Making a variable the value of multiple other variables and words

I want to say that variable A is TEMP:((float)DHT11,2) and HUM:((float)DHT11,1)

Is this possible?

Do you mean the logical AND or just 'both values'?

A variable can only be one value at a time, same as you can only be in one place at once.

What are you trying to do?

I think the keyword you are looking for is "struct" or possibly "union".

marco_c:
Do you mean the logical AND or just 'both values'?

A variable can only be one value at a time, same as you can only be in one place at once.

What are you trying to do?

In Ruby or shell scripting as well as other languages i can do this:
TIME="9:00 PM"
DATE=`date
varA="Time:$TIME and Date: $DATE"
echo $varA

That would return: Time: 9:00 PM and Date: 5/15/2012

I am trying to use the tweet library to tweet two readings from my DHT11 sensor. The first being temp and the second being humidity

In the example it uses : twitter.post(msg) to send the message to twitter. Above that msg is decalred as

char msg[] "This is an arduino"

I want to set msg to several items, almost like building a sentence and post the completed sentence.

What I see in the library is the same I see in the web client example, they are using multiple clint.print statements to formulate the full url to post the twit, one of the client.print has the value of strlength(msg)

I will google arduino struct and union today to see if those will help solve this as well.

Thanks

If you search the forum for twitter, you will find examples of others doing this.

I will google arduino struct and union

Just google "C/C++ struct" or "C/C++ union".
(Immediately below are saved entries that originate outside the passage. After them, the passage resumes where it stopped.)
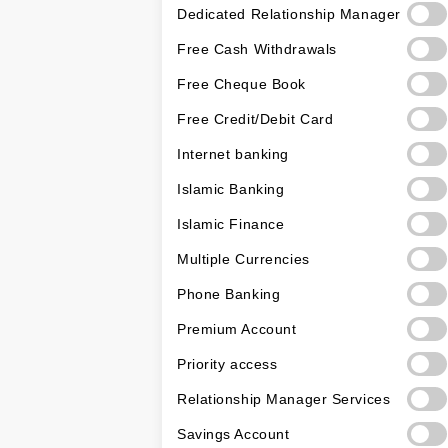
Dedicated Relationship Manager
Free Cash Withdrawals
Free Cheque Book
Free Credit/Debit Card
Internet banking
Islamic Banking
Islamic Finance
Multiple Currencies
Phone Banking
Premium Account
Priority access
Relationship Manager Services
Savings Account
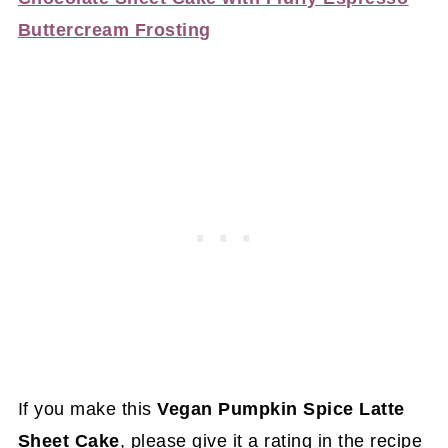
Buttercream Frosting
If you make this
Vegan Pumpkin Spice Latte
Sheet Cake
, please give it a rating in the recipe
I think what you really want to do is to concatenate strings and variables. There is an example here:

If you're just trying to create a string with some text and the values of your variables in it, you could normally use sprintf. Note though that the version of sprintf that the IDE uses does not support floats. You can use dtostrf to get each float into a string and then use sprintf with some %s parameters to build your final output.

wildbill:
If you're just trying to create a string with some text and the values of your variables in it, you could normally use sprintf. Note though that the version of sprintf that the IDE uses does not support floats. You can use dtostrf to get each float into a string and then use sprintf with some %s parameters to build your final output.

Wildbill

Thanks for that info I started to look at that last night though still a bit stuck on it. I will also check out the other suggestions posted.